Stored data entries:
=== Section Start ===

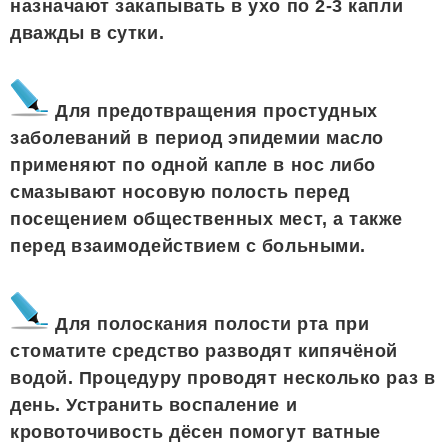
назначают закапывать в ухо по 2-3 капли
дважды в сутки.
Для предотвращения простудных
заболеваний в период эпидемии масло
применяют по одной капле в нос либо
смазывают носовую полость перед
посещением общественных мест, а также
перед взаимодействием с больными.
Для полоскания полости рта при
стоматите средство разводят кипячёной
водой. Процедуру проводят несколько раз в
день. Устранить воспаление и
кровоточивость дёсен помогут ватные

=== Section End ===
=== Section Start ===

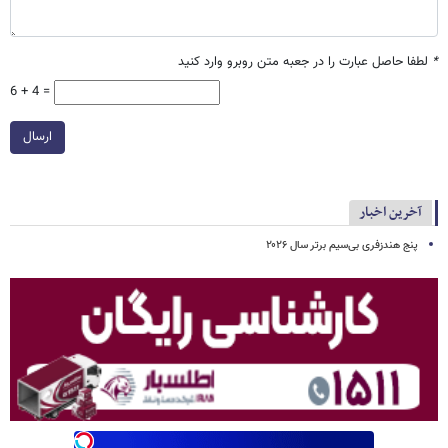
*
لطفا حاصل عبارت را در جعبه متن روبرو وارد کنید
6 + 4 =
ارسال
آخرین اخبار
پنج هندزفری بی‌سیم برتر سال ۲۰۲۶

=== Section End ===

= What you will do =
The line above containing "назначают закапывать в ухо по 2-3 капли", the line containing "день. Устранить воспаление и", and every line between them are to be transcribed exactly; no other line is wanted.

= Result below =
назначают закапывать в ухо по 2-3 капли
дважды в сутки.
Для предотвращения простудных
заболеваний в период эпидемии масло
применяют по одной капле в нос либо
смазывают носовую полость перед
посещением общественных мест, а также
перед взаимодействием с больными.
Для полоскания полости рта при
стоматите средство разводят кипячёной
водой. Процедуру проводят несколько раз в
день. Устранить воспаление и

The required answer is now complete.